Le aree destinate ai mercati rionali di Salerno si trasformano regolarmente in vere e proprie discariche a cielo aperto al termine delle attività commerciali. Le immagini diffuse sui canali social dall’azienda Salerno Pulita e condivise con i sindacati mostrano una situazione critica: cumuli di rifiuti indifferenziati, scarti organici e cassette abbandonate sull’asfalto.
Non si tratta di eventi isolati, ma di una gestione scellerata e ciclica del post-mercato che arreca gravi danni al decoro urbano e alla vivibilità dei quartieri coinvolti. A peggiorare il quadro si aggiunge il fenomeno degli sversamenti abusivi da parte di terzi, che approfittano della chiusura delle fiere per abbandonare materiali ingombranti non consentiti.
L’impatto sui lavoratori di Salerno Pulita
Le conseguenze dirette di questa diffusa inciviltà colpiscono duramente il personale addetto all’igiene ambientale. Gli operatori di Salerno Pulita si trovano a dover bonificare le aree in condizioni igienico-sanitarie precarie, affrontando carichi di lavoro straordinari ed estenuanti.
L’arrivo della stagione estiva e il conseguente aumento delle temperature aggravano ulteriormente la situazione, poiché i residui organici lasciati al sole vanno incontro a una rapida decomposizione. Il personale è così costretto a turni logoranti sotto il sole cocente per rimediare all’abbandono indiscriminato dei rifiuti.
La denuncia e le richieste della FP CGIL
La FP CGIL Salerno è intervenuta con fermezza a sostegno dei dipendenti, definendo le attuali condizioni operative intollerabili e lesive della dignità professionale. Il sindacato ha espresso il proprio rifiuto nel vedere la salute e la sicurezza dei lavoratori messe a repentaglio dall’anarchia di una minoranza di concessionari e cittadini.
Per risolvere l’emergenza in modo strutturale, la sigla sindacale ha avanzato proposte precise all’Amministrazione Comunale, pur riconoscendo l’impegno profuso nelle prime settimane di mandato dal Sindaco De Luca in sinergia con la Polizia Locale e Salerno Pulita. La richiesta principale riguarda l’introduzione di carrellati specifici per ciascun operatore mercatale, così da razionalizzare il conferimento ed evitare la dispersione di imballaggi e organico.

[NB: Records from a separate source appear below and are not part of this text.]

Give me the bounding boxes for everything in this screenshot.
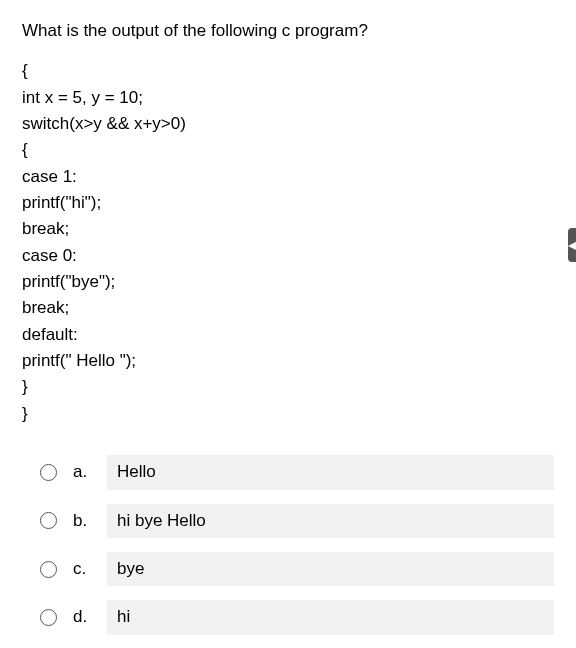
radio-a[interactable]: [40, 464, 57, 481]
option-letter: c.: [73, 556, 91, 582]
option-letter: b.: [73, 508, 91, 534]
option-text: hi: [107, 600, 554, 634]
options-list: a. Hello b. hi bye Hello c. bye d. hi: [22, 455, 554, 634]
question-text: What is the output of the following c pr…: [22, 18, 554, 44]
option-text: hi bye Hello: [107, 504, 554, 538]
radio-b[interactable]: [40, 512, 57, 529]
option-c[interactable]: c. bye: [40, 552, 554, 586]
option-text: Hello: [107, 455, 554, 489]
side-expand-button[interactable]: ◀: [568, 228, 576, 262]
option-b[interactable]: b. hi bye Hello: [40, 504, 554, 538]
option-a[interactable]: a. Hello: [40, 455, 554, 489]
option-d[interactable]: d. hi: [40, 600, 554, 634]
option-letter: d.: [73, 604, 91, 630]
option-letter: a.: [73, 459, 91, 485]
radio-c[interactable]: [40, 561, 57, 578]
radio-d[interactable]: [40, 609, 57, 626]
option-text: bye: [107, 552, 554, 586]
code-block: { int x = 5, y = 10; switch(x>y && x+y>0…: [22, 58, 554, 427]
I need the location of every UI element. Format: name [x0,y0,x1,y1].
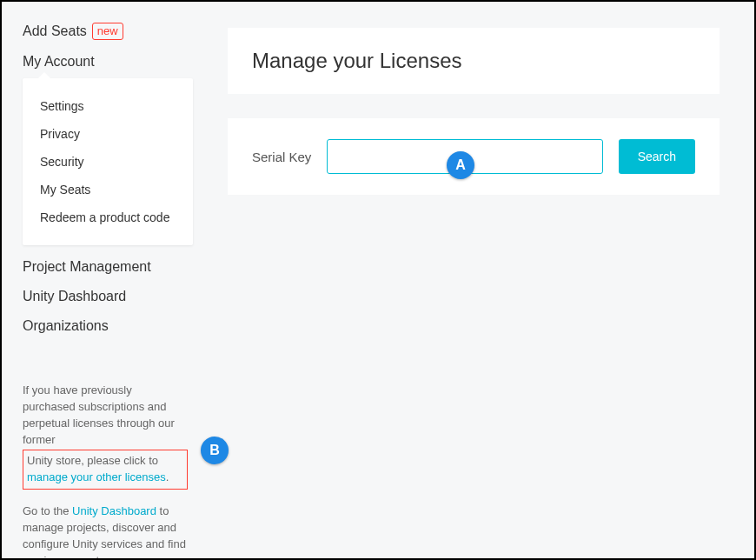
sidebar-item-label: My Account [23,54,95,70]
footnote-text: . [166,470,169,483]
callout-marker-b: B [201,437,229,464]
callout-marker-a: A [447,151,474,179]
manage-other-licenses-link[interactable]: manage your other licenses [27,470,166,483]
sidebar-item-label: Add Seats [23,23,87,39]
new-badge: new [92,23,123,40]
sidebar-item-unity-dashboard[interactable]: Unity Dashboard [23,289,193,304]
submenu-item-security[interactable]: Security [31,148,184,176]
sidebar-item-label: Organizations [23,318,109,334]
sidebar-item-label: Project Management [23,259,151,275]
title-card: Manage your Licenses [228,28,720,94]
footnote-text: If you have previously purchased subscri… [23,383,175,446]
highlight-box: Unity store, please click to manage your… [23,450,188,490]
submenu-item-redeem[interactable]: Redeem a product code [31,203,184,231]
serial-key-label: Serial Key [252,150,311,164]
search-button[interactable]: Search [619,139,695,174]
footnote-other-licenses: If you have previously purchased subscri… [23,383,188,490]
footnote-dashboard: Go to the Unity Dashboard to manage proj… [23,503,188,560]
sidebar-item-my-account[interactable]: My Account [23,54,193,70]
page-title: Manage your Licenses [252,49,695,73]
submenu-item-my-seats[interactable]: My Seats [31,176,184,203]
sidebar-item-add-seats[interactable]: Add Seats new [23,23,193,40]
search-card: Serial Key Search [228,118,720,195]
my-account-submenu: Settings Privacy Security My Seats Redee… [23,78,193,245]
sidebar-item-project-management[interactable]: Project Management [23,259,193,275]
unity-dashboard-link[interactable]: Unity Dashboard [72,504,156,517]
submenu-item-settings[interactable]: Settings [31,92,184,120]
submenu-item-privacy[interactable]: Privacy [31,120,184,148]
sidebar: Add Seats new My Account Settings Privac… [2,2,202,558]
footnote-text: Unity store, please click to [27,454,158,467]
footnote-text: Go to the [23,504,72,517]
sidebar-item-organizations[interactable]: Organizations [23,318,193,334]
sidebar-item-label: Unity Dashboard [23,289,126,304]
sidebar-footer: If you have previously purchased subscri… [23,348,193,560]
main-content: Manage your Licenses Serial Key Search [202,2,754,558]
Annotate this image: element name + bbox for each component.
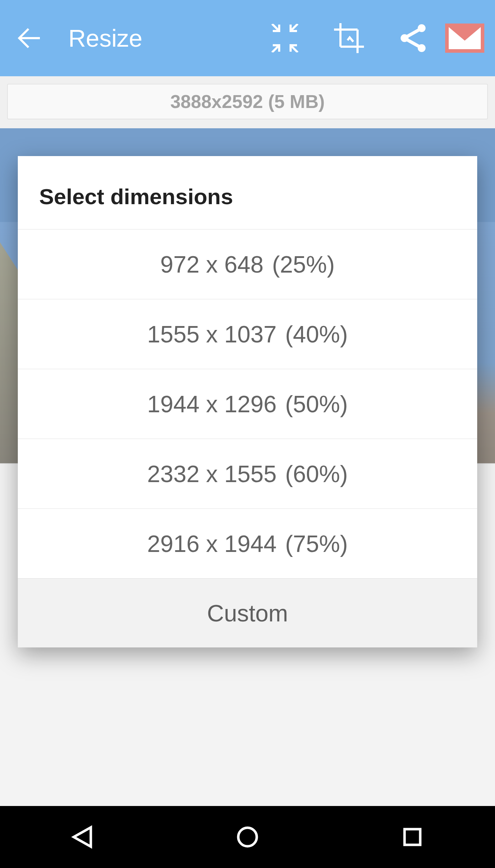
dimension-option-60[interactable]: 2332 x 1555 (60%) (18, 439, 477, 508)
dialog-title: Select dimensions (18, 156, 477, 229)
svg-point-15 (238, 828, 257, 846)
nav-back-button[interactable] (61, 816, 104, 858)
custom-dimension-button[interactable]: Custom (18, 578, 477, 647)
app-screen: Resize (0, 0, 495, 806)
dimension-option-40[interactable]: 1555 x 1037 (40%) (18, 299, 477, 369)
dimension-option-25[interactable]: 972 x 648 (25%) (18, 229, 477, 299)
nav-home-icon (235, 825, 260, 849)
dimension-percent: (50%) (285, 391, 348, 418)
device-frame: Resize (0, 0, 495, 868)
dimension-text: 972 x 648 (160, 251, 264, 278)
custom-label: Custom (207, 600, 288, 627)
dimension-percent: (40%) (285, 321, 348, 348)
dimension-percent: (60%) (285, 460, 348, 487)
select-dimensions-dialog: Select dimensions 972 x 648 (25%) 1555 x… (18, 156, 477, 647)
svg-marker-14 (74, 827, 91, 847)
svg-rect-16 (405, 829, 420, 845)
nav-recent-button[interactable] (391, 816, 434, 858)
dimension-option-75[interactable]: 2916 x 1944 (75%) (18, 508, 477, 578)
android-nav-bar (0, 806, 495, 868)
dimension-option-50[interactable]: 1944 x 1296 (50%) (18, 369, 477, 439)
nav-recent-icon (401, 826, 424, 848)
dimension-text: 1944 x 1296 (147, 391, 276, 418)
dimension-text: 2332 x 1555 (147, 460, 276, 487)
dimension-percent: (25%) (272, 251, 335, 278)
dimension-text: 1555 x 1037 (147, 321, 276, 348)
dimension-text: 2916 x 1944 (147, 530, 276, 557)
nav-back-icon (70, 825, 95, 849)
nav-home-button[interactable] (226, 816, 269, 858)
dimension-percent: (75%) (285, 530, 348, 557)
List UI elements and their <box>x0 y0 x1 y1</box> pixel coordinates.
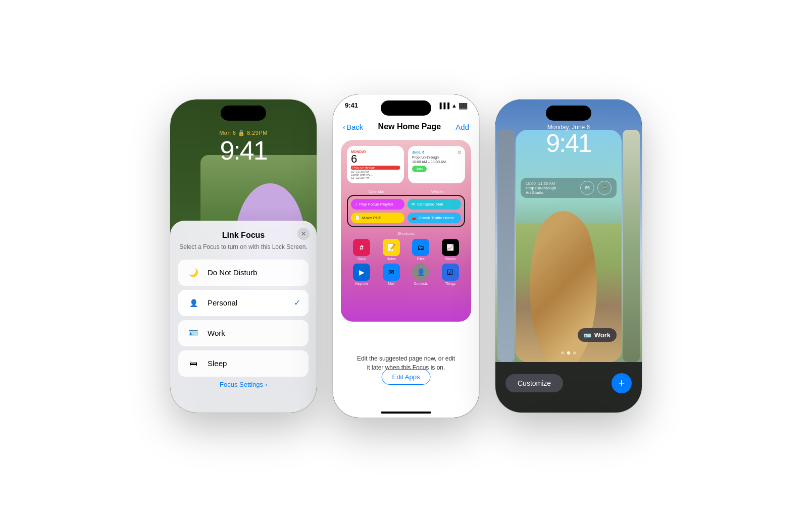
status-time: 9:41 <box>345 101 358 109</box>
scene: Mon 6 🔒 8:29PM 9:41 ✕ Link Focus Select … <box>150 74 662 438</box>
dot-1 <box>561 351 564 354</box>
dot-2 <box>567 351 570 354</box>
modal-subtitle: Select a Focus to turn on with this Lock… <box>178 243 309 251</box>
stocks-icon: 📈 <box>442 239 459 256</box>
dot-3 <box>573 351 576 354</box>
wifi-icon: ▲ <box>451 103 457 109</box>
customize-button[interactable]: Customize <box>505 374 563 392</box>
contacts-icon: 👤 <box>412 264 429 281</box>
screen-right: PHOTO Monday, June 6 9:41 10:00–11:30 AM… <box>495 99 642 413</box>
pdf-icon: 📄 <box>355 216 360 220</box>
center-panel <box>516 130 622 362</box>
shortcuts-grid: ♪ Play Focus Playlist ✉ Compose Mail 📄 M… <box>351 199 461 223</box>
dynamic-island-left <box>221 106 266 121</box>
webex-date: June, 6 <box>412 150 424 154</box>
work-badge-icon: 🪪 <box>584 332 591 339</box>
nav-title: New Home Page <box>378 122 441 131</box>
focus-option-do-not-disturb[interactable]: 🌙 Do Not Disturb <box>178 260 309 286</box>
widget-labels-row-1: Calendar Webex <box>347 187 465 194</box>
dynamic-island-mid <box>381 100 431 116</box>
calendar-label: Calendar <box>368 189 384 194</box>
chevron-left-icon: ‹ <box>343 123 345 131</box>
work-icon: 🪪 <box>186 326 200 340</box>
left-side-panel <box>497 130 515 362</box>
calendar-widget[interactable]: MONDAY 6 Prop run-through 10–11:30 AM Lu… <box>347 146 404 183</box>
shortcut-label-traffic: Check Traffic Home <box>419 216 454 220</box>
webex-event: Prop run-through <box>412 156 461 159</box>
right-side-panel <box>623 130 640 362</box>
fitness-icon: 🏃 <box>602 185 607 190</box>
shortcut-compose-mail[interactable]: ✉ Compose Mail <box>408 199 461 210</box>
app-keynote[interactable]: ▶ Keynote <box>353 264 370 285</box>
checkmark-icon: ✓ <box>294 298 300 308</box>
temp-circle: 65 <box>580 181 594 195</box>
focus-label-sleep: Sleep <box>208 359 300 368</box>
fitness-circle: 🏃 <box>597 181 612 195</box>
widget-location: Art Studio <box>526 190 556 195</box>
webex-widget[interactable]: June, 6 ⊡ Prop run-through 10:00 AM – 11… <box>408 146 465 183</box>
bottom-bar: Customize + <box>495 362 642 413</box>
widget-event-info: 10:00–11:30 AM Prop run-through Art Stud… <box>526 181 556 195</box>
app-files[interactable]: 🗂 Files <box>412 239 429 261</box>
back-label: Back <box>346 123 363 131</box>
focus-label-dnd: Do Not Disturb <box>208 268 300 277</box>
home-page-content: MONDAY 6 Prop run-through 10–11:30 AM Lu… <box>341 140 471 377</box>
person-icon: 👤 <box>186 296 200 310</box>
shortcut-make-pdf[interactable]: 📄 Make PDF <box>351 213 404 223</box>
link-focus-modal: ✕ Link Focus Select a Focus to turn on w… <box>170 221 317 413</box>
signal-icon: ▐▐▐ <box>438 103 449 109</box>
add-button[interactable]: Add <box>455 123 469 131</box>
apps-row-1: # Slack 📝 Notes 🗂 Files 📈 <box>347 239 465 261</box>
add-screen-button[interactable]: + <box>612 373 632 393</box>
focus-settings-link[interactable]: Focus Settings › <box>178 381 309 388</box>
app-mail[interactable]: ✉ Mail <box>383 264 400 285</box>
shortcuts-widget[interactable]: ♪ Play Focus Playlist ✉ Compose Mail 📄 M… <box>347 195 465 227</box>
edit-apps-button[interactable]: Edit Apps <box>382 369 431 385</box>
widget-event-time: 10:00–11:30 AM <box>526 181 556 186</box>
shortcut-label-pdf: Make PDF <box>362 216 381 220</box>
shortcuts-label: Shortcuts <box>347 231 465 236</box>
shortcut-play-focus[interactable]: ♪ Play Focus Playlist <box>351 199 404 210</box>
app-slack[interactable]: # Slack <box>353 239 370 261</box>
moon-icon: 🌙 <box>186 266 200 280</box>
right-widget: 10:00–11:30 AM Prop run-through Art Stud… <box>521 178 617 198</box>
app-notes[interactable]: 📝 Notes <box>383 239 400 261</box>
files-label: Files <box>417 257 425 261</box>
slack-label: Slack <box>358 257 366 261</box>
shortcut-traffic[interactable]: 🚗 Check Traffic Home <box>408 213 461 223</box>
slack-icon: # <box>353 239 370 256</box>
apps-row-2: ▶ Keynote ✉ Mail 👤 Contacts ☑ <box>347 264 465 285</box>
app-contacts[interactable]: 👤 Contacts <box>412 264 429 285</box>
sleep-icon: 🛏 <box>186 356 200 371</box>
lock-time: 9:41 <box>220 137 267 164</box>
things-icon: ☑ <box>442 264 459 281</box>
contacts-label: Contacts <box>414 282 428 285</box>
focus-option-work[interactable]: 🪪 Work <box>178 320 309 346</box>
battery-icon: ▓▓ <box>459 103 467 109</box>
back-button[interactable]: ‹ Back <box>343 123 363 131</box>
stocks-label: Stocks <box>445 257 455 261</box>
modal-close-button[interactable]: ✕ <box>297 228 310 240</box>
compose-icon: ✉ <box>412 202 415 207</box>
focus-label-personal: Personal <box>208 298 287 307</box>
nav-bar: ‹ Back New Home Page Add <box>333 122 479 131</box>
calendar-event-2-time: 12–12:30 PM <box>351 176 400 179</box>
shortcut-label-play: Play Focus Playlist <box>359 202 393 207</box>
webex-label: Webex <box>431 189 444 194</box>
app-stocks[interactable]: 📈 Stocks <box>442 239 459 261</box>
app-things[interactable]: ☑ Things <box>442 264 459 285</box>
focus-option-sleep[interactable]: 🛏 Sleep <box>178 350 309 377</box>
files-icon: 🗂 <box>412 239 429 256</box>
screen-mid: 9:41 ▐▐▐ ▲ ▓▓ ‹ Back New Home Page Add <box>333 94 479 418</box>
keynote-label: Keynote <box>355 282 368 285</box>
focus-option-personal[interactable]: 👤 Personal ✓ <box>178 290 309 316</box>
phone-left: Mon 6 🔒 8:29PM 9:41 ✕ Link Focus Select … <box>170 99 317 413</box>
calendar-num: 6 <box>351 153 400 165</box>
webex-join-button[interactable]: Join <box>412 166 427 172</box>
things-label: Things <box>445 282 455 285</box>
webex-icon: ⊡ <box>458 150 461 155</box>
widget-event-name: Prop run-through <box>526 186 556 190</box>
webex-time: 10:00 AM – 11:30 AM <box>412 160 461 164</box>
mail-icon: ✉ <box>383 264 400 281</box>
dots-indicator <box>561 351 576 354</box>
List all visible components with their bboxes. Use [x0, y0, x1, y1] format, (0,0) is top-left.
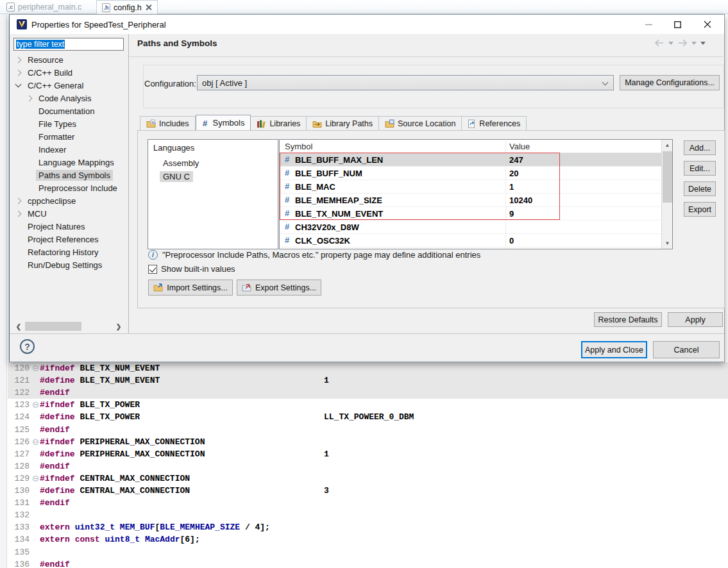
fold-collapse-icon[interactable]	[33, 365, 38, 371]
sidebar-item-resource[interactable]: Resource	[10, 53, 128, 66]
chevron-collapsed-icon[interactable]	[15, 69, 22, 76]
tab-close-icon[interactable]	[145, 4, 152, 11]
scrollbar-thumb[interactable]	[663, 151, 672, 203]
language-item-assembly[interactable]: Assembly	[160, 156, 202, 169]
hash-symbol-icon: #	[285, 168, 289, 178]
tab-symbols[interactable]: #Symbols	[196, 115, 251, 131]
show-builtin-checkbox[interactable]	[148, 265, 157, 274]
line-number: 131	[8, 497, 30, 509]
sidebar-item-c-c-build[interactable]: C/C++ Build	[10, 66, 128, 79]
filter-input[interactable]: type filter text	[13, 38, 124, 51]
table-vertical-scrollbar[interactable]: ▲ ▼	[661, 140, 672, 249]
table-row-BLE_BUFF_NUM[interactable]: #BLE_BUFF_NUM20	[280, 167, 662, 180]
code-line-128: 128#endif	[0, 460, 728, 472]
languages-list[interactable]: Languages AssemblyGNU C	[148, 139, 278, 249]
sidebar-item-paths-and-symbols[interactable]: Paths and Symbols	[10, 169, 128, 181]
table-header-row[interactable]: Symbol Value	[280, 140, 662, 153]
tree-item-label: Resource	[25, 54, 66, 65]
apply-and-close-button[interactable]: Apply and Close	[581, 341, 647, 358]
delete-button[interactable]: Delete	[684, 181, 716, 196]
sidebar-item-language-mappings[interactable]: Language Mappings	[10, 156, 128, 169]
configuration-select[interactable]: obj [ Active ]	[197, 75, 614, 90]
manage-configurations-button[interactable]: Manage Configurations...	[620, 75, 720, 90]
tab-library-paths[interactable]: Library Paths	[307, 116, 379, 131]
scroll-down-icon[interactable]: ▼	[662, 238, 673, 249]
help-button[interactable]: ?	[20, 339, 35, 354]
symbols-table[interactable]: Symbol Value #BLE_BUFF_MAX_LEN247#BLE_BU…	[279, 139, 673, 249]
fold-collapse-icon[interactable]	[33, 402, 38, 408]
sidebar-item-formatter[interactable]: Formatter	[10, 130, 128, 143]
sidebar-item-run-debug-settings[interactable]: Run/Debug Settings	[10, 258, 128, 271]
view-menu-icon[interactable]	[700, 42, 706, 45]
sidebar-item-cppcheclipse[interactable]: cppcheclipse	[10, 194, 128, 207]
tree-horizontal-scrollbar[interactable]: ❮ ❯	[13, 321, 124, 331]
hash-symbol-icon: #	[285, 208, 289, 218]
code-line-123: 123#ifndef BLE_TX_POWER	[0, 399, 728, 411]
chevron-collapsed-icon[interactable]	[15, 56, 22, 63]
scroll-right-icon[interactable]: ❯	[114, 321, 124, 331]
table-row-BLE_BUFF_MAX_LEN[interactable]: #BLE_BUFF_MAX_LEN247	[280, 153, 662, 167]
sidebar-item-refactoring-history[interactable]: Refactoring History	[10, 246, 128, 258]
chevron-spacer	[27, 122, 31, 126]
code-text: #endif	[40, 424, 70, 436]
sidebar-item-project-references[interactable]: Project References	[10, 233, 128, 246]
back-arrow-icon[interactable]	[654, 39, 665, 47]
maximize-button[interactable]	[665, 15, 690, 34]
forward-arrow-icon[interactable]	[677, 39, 688, 47]
symbol-column-header[interactable]: Symbol	[285, 142, 312, 151]
cancel-button[interactable]: Cancel	[653, 341, 720, 358]
tab-libraries[interactable]: Libraries	[251, 116, 307, 131]
tab-source-location[interactable]: Source Location	[379, 116, 462, 131]
sidebar-item-indexer[interactable]: Indexer	[10, 143, 128, 156]
table-row-CLK_OSC32K[interactable]: #CLK_OSC32K0	[280, 234, 662, 247]
close-button[interactable]	[695, 15, 720, 34]
add-button[interactable]: Add...	[684, 140, 716, 155]
chevron-collapsed-icon[interactable]	[15, 197, 22, 204]
back-menu-icon[interactable]	[668, 42, 673, 45]
tree-item-label: Project References	[25, 234, 101, 245]
languages-header: Languages	[153, 143, 194, 153]
language-item-gnu-c[interactable]: GNU C	[160, 170, 193, 183]
import-settings-label: Import Settings...	[167, 283, 227, 292]
fold-collapse-icon[interactable]	[33, 439, 38, 445]
forward-menu-icon[interactable]	[691, 42, 697, 45]
sidebar-item-mcu[interactable]: MCU	[10, 207, 128, 220]
apply-button[interactable]: Apply	[668, 312, 723, 327]
sidebar-item-project-natures[interactable]: Project Natures	[10, 220, 128, 233]
table-row-BLE_MAC[interactable]: #BLE_MAC1	[280, 180, 662, 194]
editor-tab-config.h[interactable]: .hconfig.h	[96, 0, 158, 14]
sidebar-item-c-c-general[interactable]: C/C++ General	[10, 79, 128, 92]
sidebar-item-documentation[interactable]: Documentation	[10, 104, 128, 117]
minimize-button[interactable]	[636, 15, 661, 34]
scroll-left-icon[interactable]: ❮	[13, 321, 24, 331]
tab-references[interactable]: References	[462, 116, 527, 131]
export-button[interactable]: Export	[684, 202, 716, 217]
value-column-header[interactable]: Value	[509, 142, 530, 151]
fold-collapse-icon[interactable]	[33, 476, 38, 481]
sidebar-item-code-analysis[interactable]: Code Analysis	[10, 92, 128, 104]
symbol-name: BLE_MAC	[295, 182, 335, 192]
chevron-spacer	[27, 160, 31, 165]
header-separator	[129, 56, 725, 57]
sidebar-item-preprocessor-include[interactable]: Preprocessor Include	[10, 181, 128, 194]
dialog-title: Properties for SpeedTest_Peripheral	[31, 20, 166, 29]
chevron-collapsed-icon[interactable]	[26, 95, 33, 101]
sidebar-item-file-types[interactable]: File Types	[10, 117, 128, 130]
edit-button[interactable]: Edit...	[684, 161, 716, 176]
restore-defaults-button[interactable]: Restore Defaults	[594, 312, 662, 327]
editor-tab-peripheral_main.c[interactable]: .cperipheral_main.c	[1, 0, 87, 14]
dialog-title-bar[interactable]: Properties for SpeedTest_Peripheral	[10, 15, 724, 34]
chevron-expanded-icon[interactable]	[15, 81, 22, 88]
table-row-CH32V20x_D8W[interactable]: #CH32V20x_D8W	[280, 221, 662, 234]
table-row-BLE_MEMHEAP_SIZE[interactable]: #BLE_MEMHEAP_SIZE10240	[280, 194, 662, 207]
scrollbar-thumb[interactable]	[25, 322, 81, 331]
export-settings-button[interactable]: Export Settings...	[237, 280, 321, 296]
line-number: 128	[8, 460, 30, 472]
table-row-BLE_TX_NUM_EVENT[interactable]: #BLE_TX_NUM_EVENT9	[280, 207, 662, 221]
chevron-collapsed-icon[interactable]	[15, 210, 22, 217]
tab-includes[interactable]: hIncludes	[140, 116, 196, 131]
line-number: 121	[8, 374, 30, 387]
scroll-up-icon[interactable]: ▲	[662, 140, 673, 151]
import-settings-button[interactable]: Import Settings...	[148, 280, 233, 296]
tree-item-label: cppcheclipse	[25, 196, 78, 206]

Controlli rigorosi e minaccia dello stato di agitazione
Accanto alle soluzioni logistiche, il sindacato invoca un potenziamento dei controlli nelle fasi di chiusura dei mercati, con l’applicazione di sanzioni severe e tolleranza zero verso i trasgressori. La FP CGIL ha chiarito che il rispetto per chi lavora non è negoziabile e ha lanciato un preciso monito alle istituzioni:
“Ove il fenomeno dovesse continuare a ripetersi in questi giorni, la FP CGIL formalizzerà, a tutela delle lavoratrici e dei lavoratori, lo stato di agitazione di tutto il personale interessato.”